А что означает такое восхваление на все лады в европейских СМИ глобализации, когда она уже как будто занимает место Божественного? Мы сознаем, что в известном смысле глобализация — это неизбежность. Здесь несомненно присутствует объективный процесс, связанный с интернационализацией обмена и различными технологическими ре-циями. С этой точки зрения, глобализация — бесспорная реальность, которую невозможно игнорировать. Но нам настойчиво внушают, что существует некая сила, которая находится вне человеческого общества (неизвестно, где). Эта сила смутно сознаваема, но неодолима. Она повелевает государствам заранее открыть свои границы. И, как следствие этого, проводить политику единой «твердой валюты», отказаться от всесилия государства, упразднить системы социальной защиты, отменить запреты на то, что в нравственной области считалось до сих пор абсолютно недозволенным.

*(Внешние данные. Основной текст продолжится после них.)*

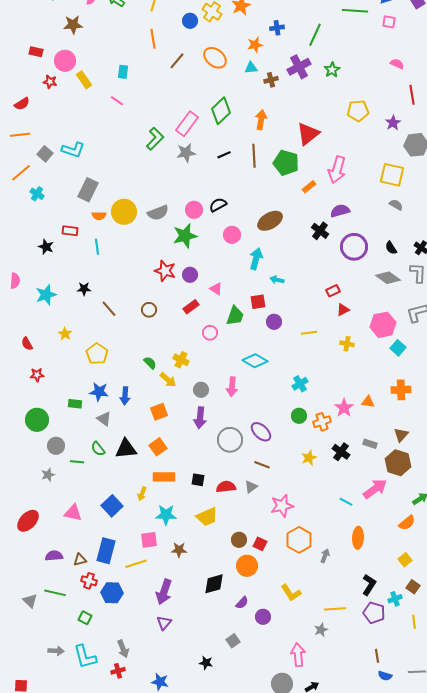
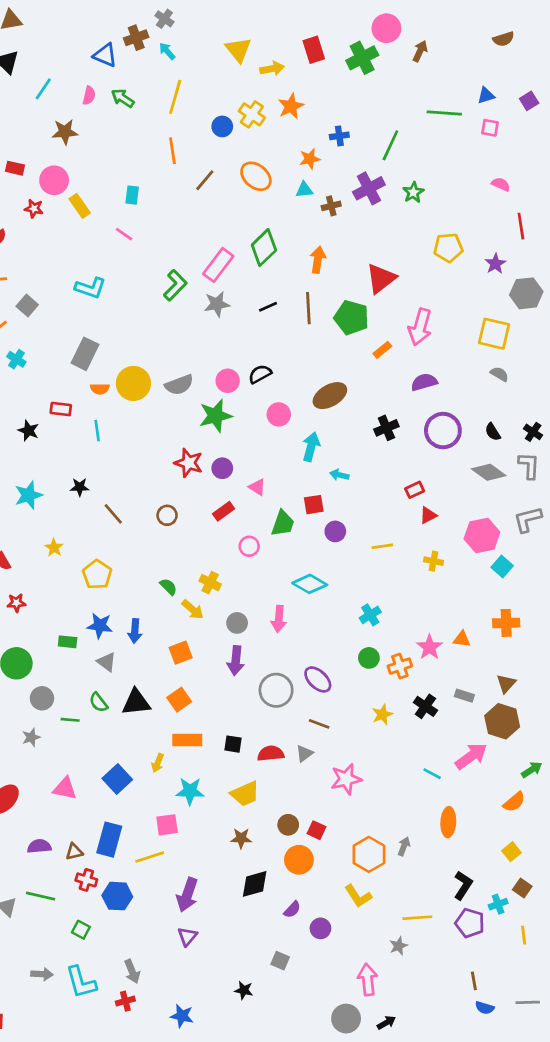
cyan L-shape: (73, 150) -> (90, 288), moved
black cross: (320, 231) -> (386, 428), moved, turned 30
orange hexagon: (299, 540) -> (369, 854), moved
brown star: (179, 550) -> (241, 838), moved
gray square: (233, 641) -> (280, 961), turned -32

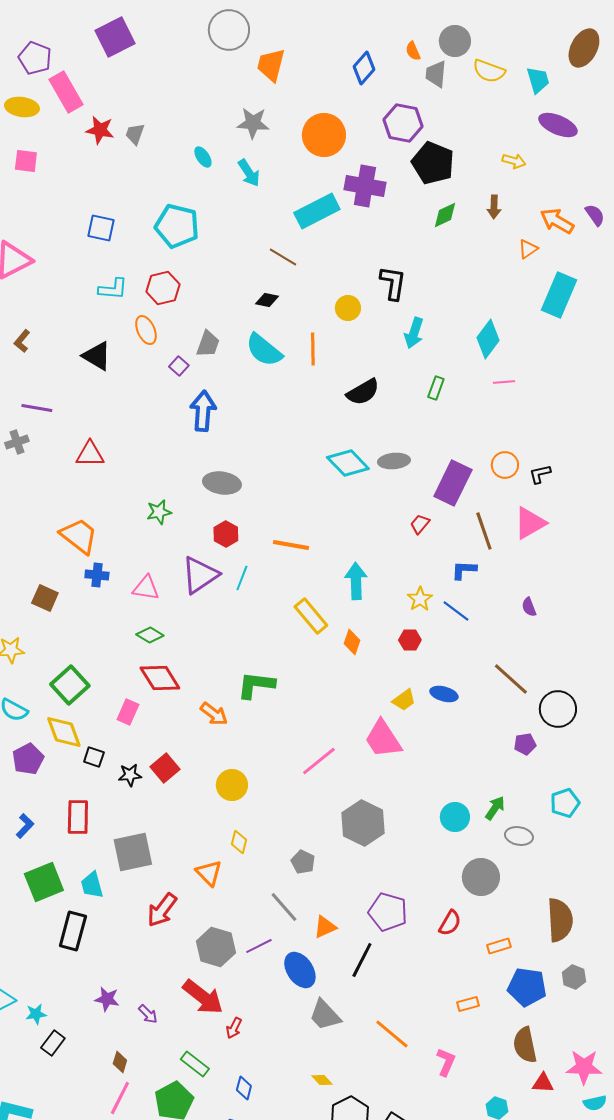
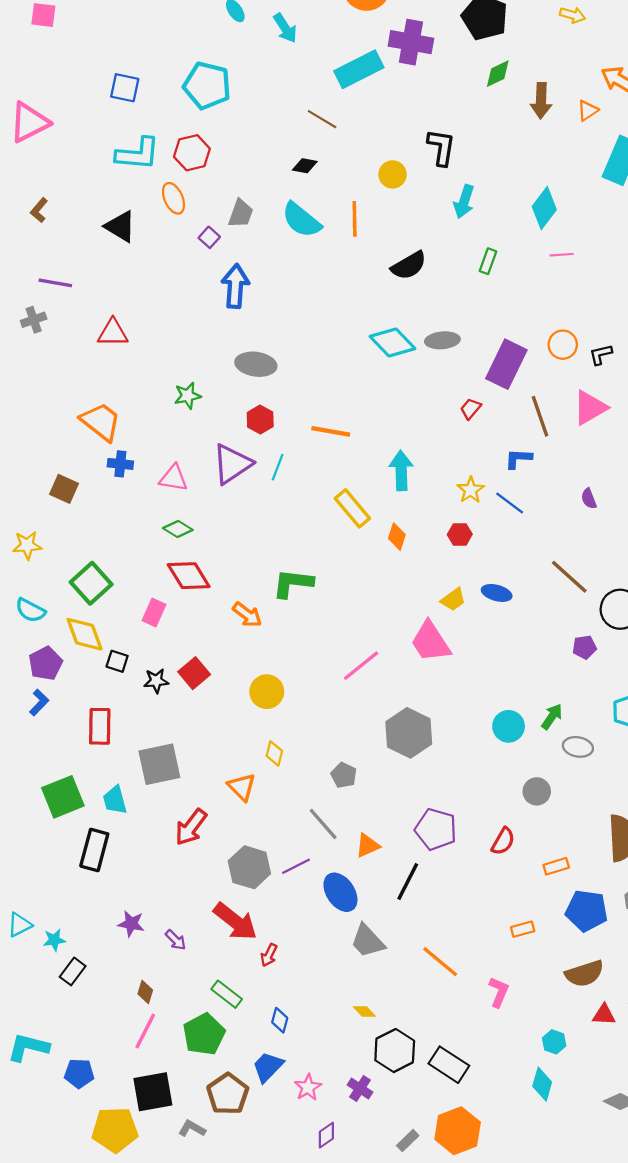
brown arrow: (494, 207) -> (541, 101), moved, size x1.4
cyan L-shape: (113, 289) -> (138, 154), size x1.4
blue L-shape: (25, 826) -> (39, 702), moved
gray circle: (481, 877) -> (537, 791), size x0.7
brown semicircle: (525, 1045) -> (584, 974), turned -96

Всякое сопротивление и страхи на местах должны быть подавлены. Все знают, с какой жестокостью подавляются манифестации антигл-листов в Европе. Требования глобализации предписываются всем, как если бы они упали с неба. Как если бы они были наделены сверхчеловеческой закономерностью, подчиняющей все и вся. Подобно закону всемирного тяготения. Противостоять силе такой природы государства, народы и их парламенты, уже не могут. Также как все прочие человеческие институты, объединения, партии, армии, церкви. Кто же будет сопротивляться тому, что «нисходит свыше»! Человечество приглашается войти в новую «обетованную землю, текущую молоком и медом» — в великую Вавилонскую башню мондиализации. На всей объединенной планете утвердятся «мир и безопасность» (1 Фес. 5, 3). Такова «благая весть», которая звучит за всеми текстами, исследованиями, официальными заявлениями, посвященными глобализму.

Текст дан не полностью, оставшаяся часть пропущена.